**Task prompt**
Would you restate every entry that follows, word for word, and leave out the pictures?

■ ■ ■ ■

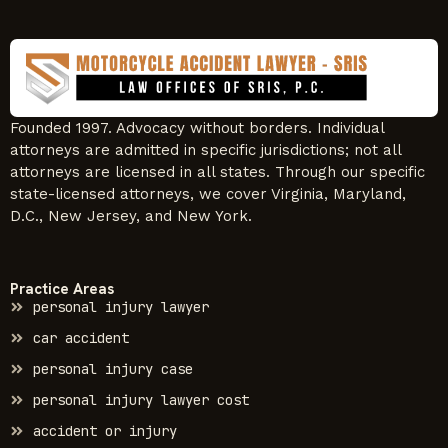
Founded 1997. Advocacy without borders. Individual
attorneys are admitted in specific jurisdictions; not all
attorneys are licensed in all states. Through our specific
state-licensed attorneys, we cover Virginia, Maryland,
D.C., New Jersey, and New York.
Practice Areas
personal injury lawyer
car accident
personal injury case
personal injury lawyer cost
accident or injury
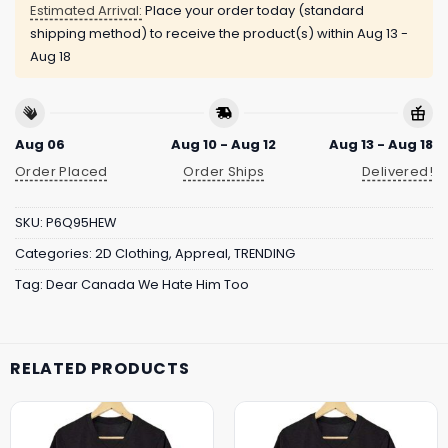
Estimated Arrival:
Place your order today (standard
shipping method) to receive the product(s) within
Aug 13 -
Aug 18
Aug 06
Aug 10 - Aug 12
Aug 13 - Aug 18
Order Placed
Order Ships
Delivered!
SKU:
P6Q95HEW
Categories:
2D Clothing
,
Appreal
,
TRENDING
Tag:
Dear Canada We Hate Him Too
RELATED PRODUCTS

■ ■ ■ ■

**Result of the task**
Founded 1997. Advocacy without borders. Individual
attorneys are admitted in specific jurisdictions; not all
attorneys are licensed in all states. Through our specific
state-licensed attorneys, we cover Virginia, Maryland,
D.C., New Jersey, and New York.
Practice Areas
personal injury lawyer
car accident
personal injury case
personal injury lawyer cost
accident or injury
Estimated Arrival:
Place your order today (standard
shipping method) to receive the product(s) within
Aug 13 -
Aug 18
Aug 06
Aug 10 - Aug 12
Aug 13 - Aug 18
Order Placed
Order Ships
Delivered!
SKU:
P6Q95HEW
Categories:
2D Clothing
,
Appreal
,
TRENDING
Tag:
Dear Canada We Hate Him Too
RELATED PRODUCTS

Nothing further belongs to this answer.